Data extracted from a collection:
- - - - -

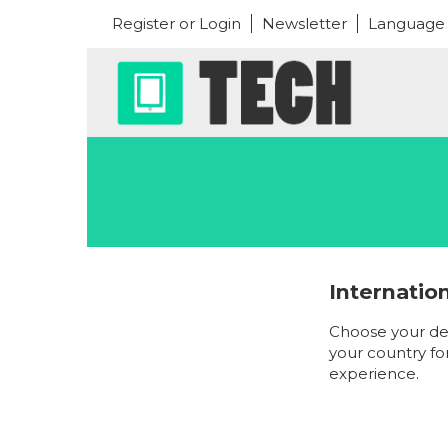
Register or Login
Newsletter
Language
Internatio
Choose your de
your country fo
experience.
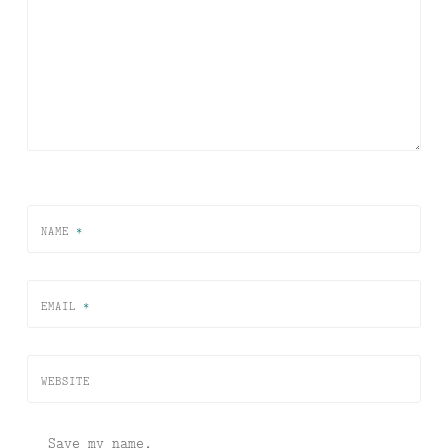
NAME
*
EMAIL
*
WEBSITE
Save my name,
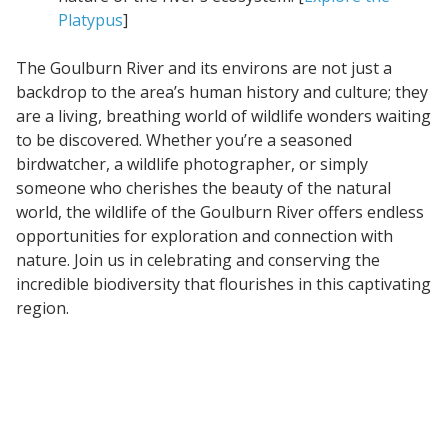
Platypus
]
The Goulburn River and its environs are not just a
backdrop to the area’s human history and culture; they
are a living, breathing world of wildlife wonders waiting
to be discovered. Whether you’re a seasoned
birdwatcher, a wildlife photographer, or simply
someone who cherishes the beauty of the natural
world, the wildlife of the Goulburn River offers endless
opportunities for exploration and connection with
nature. Join us in celebrating and conserving the
incredible biodiversity that flourishes in this captivating
region.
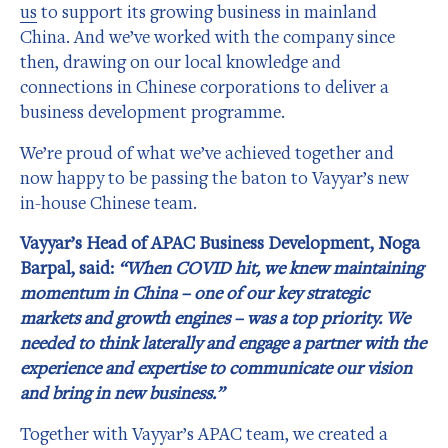
us
to support its growing business in mainland
China. And we’ve worked with the company since
then, drawing on our local knowledge and
connections in Chinese corporations to deliver a
business development programme.
We’re proud of what we’ve achieved together and
now happy to be passing the baton to Vayyar’s new
in-house Chinese team.
Vayyar’s Head of APAC Business Development, Noga
Barpal, said:
“When COVID hit, we knew maintaining
momentum in China – one of our key strategic
markets and growth engines – was a top priority. We
needed to think laterally and engage a partner with the
experience and expertise to communicate our vision
and bring in new business.”
Together with Vayyar’s APAC team, we created a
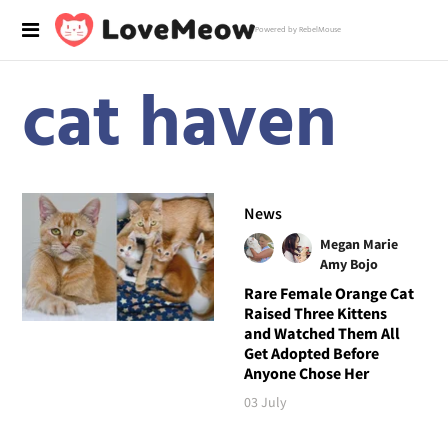
Powered by RebelMouse
cat haven
News
Megan Marie
Amy Bojo
Rare Female Orange Cat
Raised Three Kittens
and Watched Them All
Get Adopted Before
Anyone Chose Her
03 July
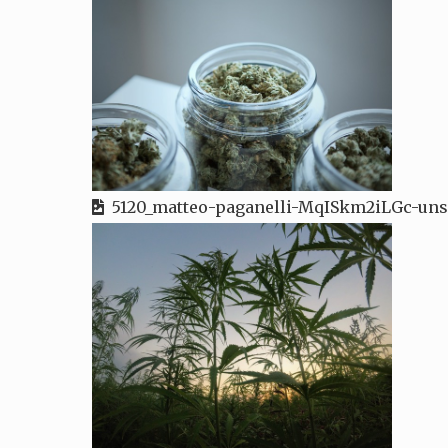
5120_matteo-paganelli-MqISkm2iLGc-uns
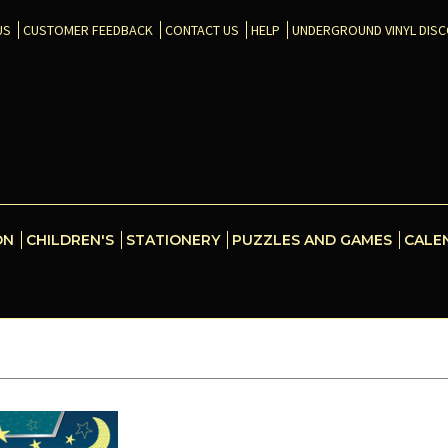
US
CUSTOMER FEEDBACK
CONTACT US
HELP
UNDERGROUND VINYL DIS
ON
CHILDREN'S
STATIONERY
PUZZLES AND GAMES
CALE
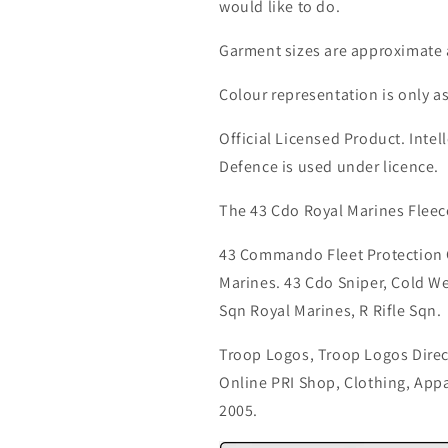
would like to do.
Garment sizes are approximate 
Colour representation is only a
Official Licensed Product. Intell
Defence is used under licence.
The 43 Cdo Royal Marines Fleec
43 Commando Fleet Protection
Marines. 43 Cdo Sniper, Cold We
Sqn Royal Marines, R Rifle Sqn.
Troop Logos, Troop Logos Direc
Online PRI Shop, Clothing, App
2005.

- - - - -

:: Task details ::
Every entry above has to be repeated exactly, apart from its pictures.

:: Solution below ::
Register or Login
Newsletter
Language
Internatio
Choose your de
your country fo
experience.
NAME
*
EMAIL
*
WEBSITE
Save my name,
Platypus
]
The Goulburn River and its environs are not just a
backdrop to the area’s human history and culture; they
are a living, breathing world of wildlife wonders waiting
to be discovered. Whether you’re a seasoned
birdwatcher, a wildlife photographer, or simply
someone who cherishes the beauty of the natural
world, the wildlife of the Goulburn River offers endless
opportunities for exploration and connection with
nature. Join us in celebrating and conserving the
incredible biodiversity that flourishes in this captivating
region.
us
to support its growing business in mainland
China. And we’ve worked with the company since
then, drawing on our local knowledge and
connections in Chinese corporations to deliver a
business development programme.
We’re proud of what we’ve achieved together and
now happy to be passing the baton to Vayyar’s new
in-house Chinese team.
Vayyar’s Head of APAC Business Development, Noga
Barpal, said:
“When COVID hit, we knew maintaining
momentum in China – one of our key strategic
markets and growth engines – was a top priority. We
needed to think laterally and engage a partner with the
experience and expertise to communicate our vision
and bring in new business.”
Together with Vayyar’s APAC team, we created a
Powered by RebelMouse
cat haven
News
Megan Marie
Amy Bojo
Rare Female Orange Cat
Raised Three Kittens
and Watched Them All
Get Adopted Before
Anyone Chose Her
03 July
5120_matteo-paganelli-MqISkm2iLGc-uns
US
CUSTOMER FEEDBACK
CONTACT US
HELP
UNDERGROUND VINYL DIS
ON
CHILDREN'S
STATIONERY
PUZZLES AND GAMES
CALE
would like to do.
Garment sizes are approximate 
Colour representation is only a
Official Licensed Product. Intell
Defence is used under licence.
The 43 Cdo Royal Marines Fleec
43 Commando Fleet Protection
Marines. 43 Cdo Sniper, Cold We
Sqn Royal Marines, R Rifle Sqn.
Troop Logos, Troop Logos Direc
Online PRI Shop, Clothing, App
2005.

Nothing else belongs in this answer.